INSTRUCTIONS FOR THE TASK
Give back, unchanged, the lines from the one containing "interest as privileged communication." to the end of the listing, inclusive of both.

DATA TO EXAMINE

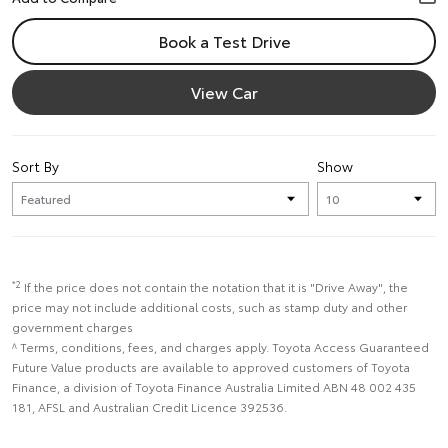
Book a Test Drive
View Car
Sort By
Show
*2
If the price does not contain the notation that it is "Drive Away", the
price may not include additional costs, such as stamp duty and other
government charges
^ Terms, conditions, fees, and charges apply. Toyota Access Guaranteed
Future Value products are available to approved customers of Toyota
Finance, a division of Toyota Finance Australia Limited ABN 48 002 435
181, AFSL and Australian Credit Licence 392536.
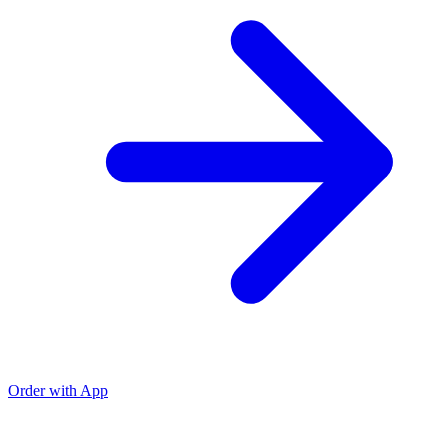
Order with App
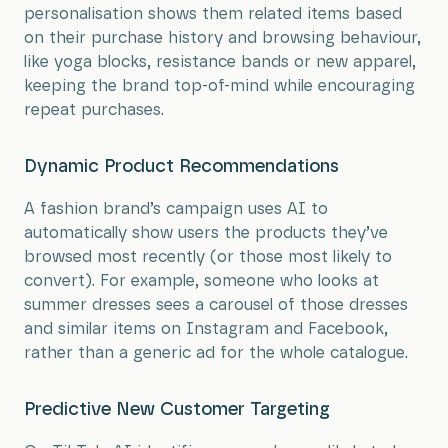
personalisation shows them related items based
on their purchase history and browsing behaviour,
like yoga blocks, resistance bands or new apparel,
keeping the brand top-of-mind while encouraging
repeat purchases.
Dynamic Product Recommendations
A fashion brand’s campaign uses AI to
automatically show users the products they’ve
browsed most recently (or those most likely to
convert). For example, someone who looks at
summer dresses sees a carousel of those dresses
and similar items on Instagram and Facebook,
rather than a generic ad for the whole catalogue.
Predictive New Customer Targeting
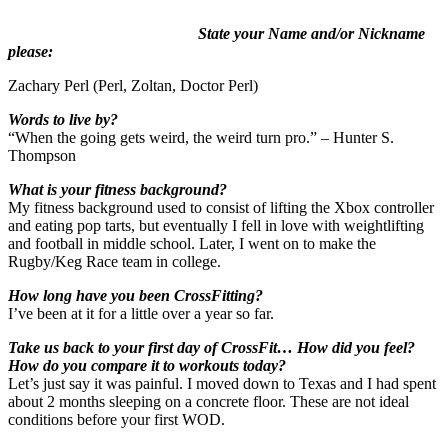
State your Name and/or Nickname
please:
Zachary Perl (Perl, Zoltan, Doctor Perl)
Words to live by?
“When the going gets weird, the weird turn pro.” – Hunter S.
Thompson
What is your fitness background?
My fitness background used to consist of lifting the Xbox controller
and eating pop tarts, but eventually I fell in love with weightlifting
and football in middle school. Later, I went on to make the
Rugby/Keg Race team in college.
How long have you been CrossFitting?
I’ve been at it for a little over a year so far.
Take us back to your first day of CrossFit… How did you feel?
How do you compare it to workouts today?
Let’s just say it was painful. I moved down to Texas and I had spent
about 2 months sleeping on a concrete floor. These are not ideal
conditions before your first WOD.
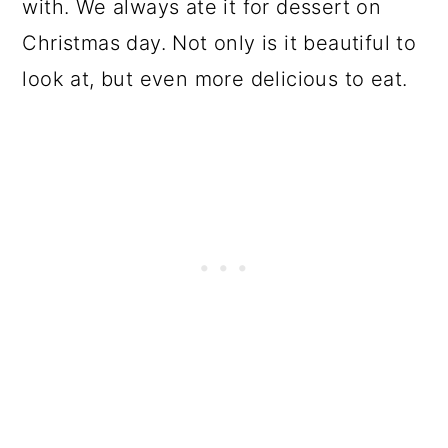
with. We always ate it for dessert on
Christmas day. Not only is it beautiful to
look at, but even more delicious to eat.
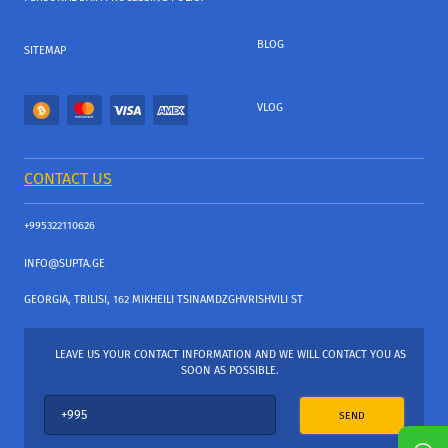
BLOG
SITEMAP
VLOG
CONTACT US
+995322110626
INFO@SUPTA.GE
GEORGIA, TBILISI, 162 MIKHEILI TSINAMDZGHVRISHVILI ST
LEAVE US YOUR CONTACT INFORMATION AND WE WILL CONTACT YOU AS
SOON AS POSSIBLE.
SEND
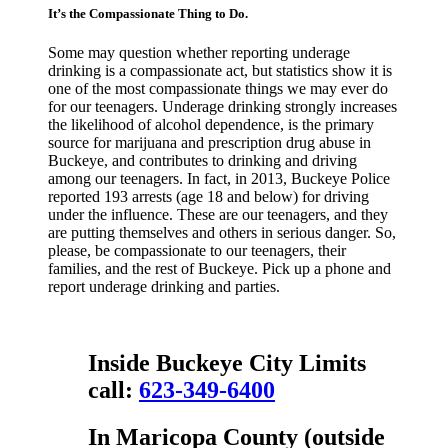
It’s the Compassionate Thing to Do.
Some may question whether reporting underage
drinking is a compassionate act, but statistics show it is
one of the most compassionate things we may ever do
for our teenagers. Underage drinking strongly increases
the likelihood of alcohol dependence, is the primary
source for marijuana and prescription drug abuse in
Buckeye, and contributes to drinking and driving
among our teenagers. In fact, in 2013, Buckeye Police
reported 193 arrests (age 18 and below) for driving
under the influence. These are our teenagers, and they
are putting themselves and others in serious danger. So,
please, be compassionate to our teenagers, their
families, and the rest of Buckeye. Pick up a phone and
report underage drinking and parties.
Inside
Buckeye City Limits
call:
623-349-6400
In
Maricopa County
(outside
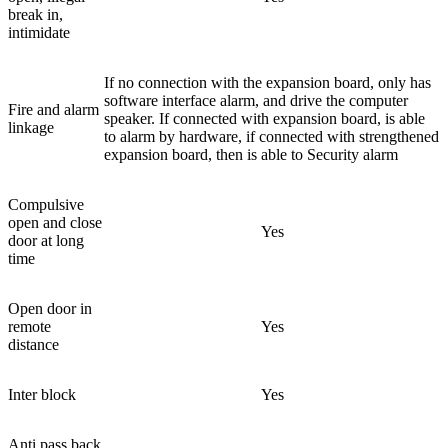
break in,
intimidate
If no connection with the expansion board, only has
software interface alarm, and drive the computer
Fire and alarm
speaker. If connected with expansion board, is able
linkage
to alarm by hardware, if connected with strengthened
expansion board, then is able to Security alarm
Compulsive
open and close
Yes
door at long
time
Open door in
remote
Yes
distance
Inter block
Yes
Anti pass back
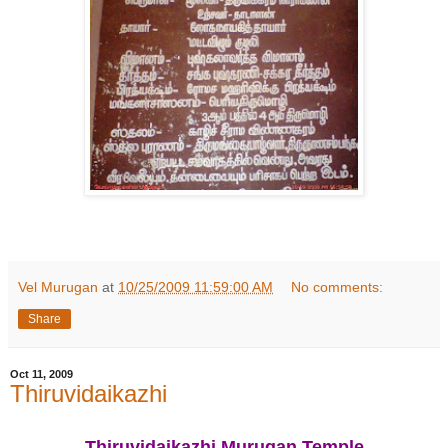
Vel Murugan
at
10/25/2009 11:59:00 AM
No comments:
Share
Oct 11, 2009
Thiruvidaikazhi
Thiruvidaikazhi Murugan Temple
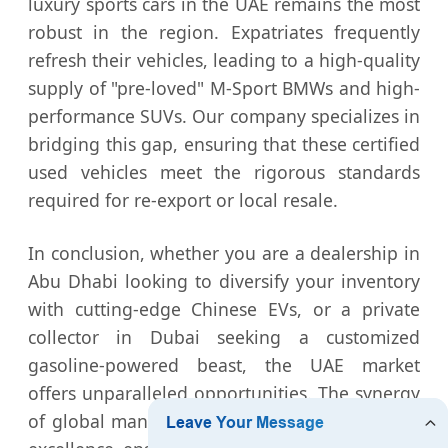
luxury sports cars in the UAE remains the most
robust in the region. Expatriates frequently
refresh their vehicles, leading to a high-quality
supply of "pre-loved" M-Sport BMWs and high-
performance SUVs. Our company specializes in
bridging this gap, ensuring that these certified
used vehicles meet the rigorous standards
required for re-export or local resale.
In conclusion, whether you are a dealership in
Abu Dhabi looking to diversify your inventory
with cutting-edge Chinese EVs, or a private
collector in Dubai seeking a customized
gasoline-powered beast, the UAE market
offers unparalleled opportunities. The synergy
of global manufacturing and local passion for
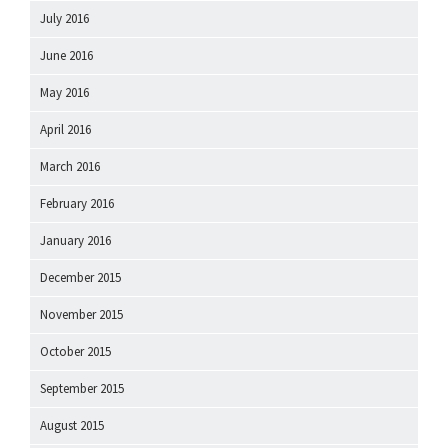
July 2016
June 2016
May 2016
April 2016
March 2016
February 2016
January 2016
December 2015
November 2015
October 2015
September 2015
August 2015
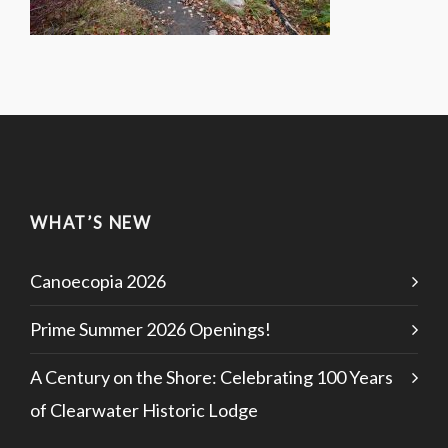
WHAT’S NEW
Canoecopia 2026
Prime Summer 2026 Openings!
A Century on the Shore: Celebrating 100 Years
of Clearwater Historic Lodge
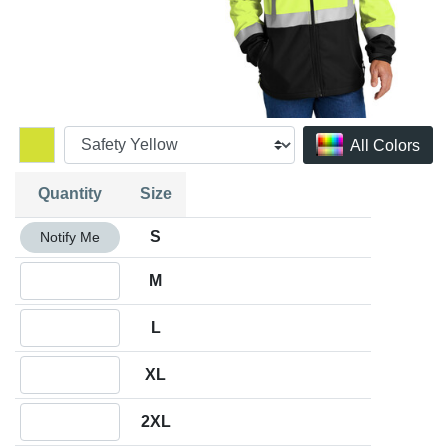
All Colors
Quantity
Size
Quantity S
S
Notify Me
Quantity M
M
Quantity L
L
Quantity XL
XL
Quantity 2XL
2XL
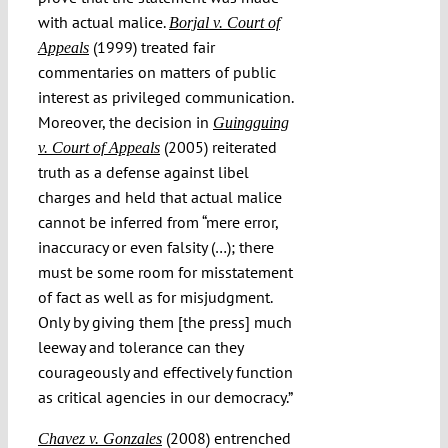
with actual malice.
Borjal v. Court of
(1999) treated fair
Appeals
commentaries on matters of public
interest as privileged communication.
Moreover, the decision in
Guingguing
(2005) reiterated
v. Court of Appeals
truth as a defense against libel
charges and held that actual malice
cannot be inferred from “mere error,
inaccuracy or even falsity (…); there
must be some room for misstatement
of fact as well as for misjudgment.
Only by giving them [the press] much
leeway and tolerance can they
courageously and effectively function
as critical agencies in our democracy.”
(2008) entrenched
Chavez v. Gonzales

REPLY TO THE TASK
interest as privileged communication.
Moreover, the decision in
Guingguing
(2005) reiterated
v. Court of Appeals
truth as a defense against libel
charges and held that actual malice
cannot be inferred from “mere error,
inaccuracy or even falsity (…); there
must be some room for misstatement
of fact as well as for misjudgment.
Only by giving them [the press] much
leeway and tolerance can they
courageously and effectively function
as critical agencies in our democracy.”
(2008) entrenched
Chavez v. Gonzales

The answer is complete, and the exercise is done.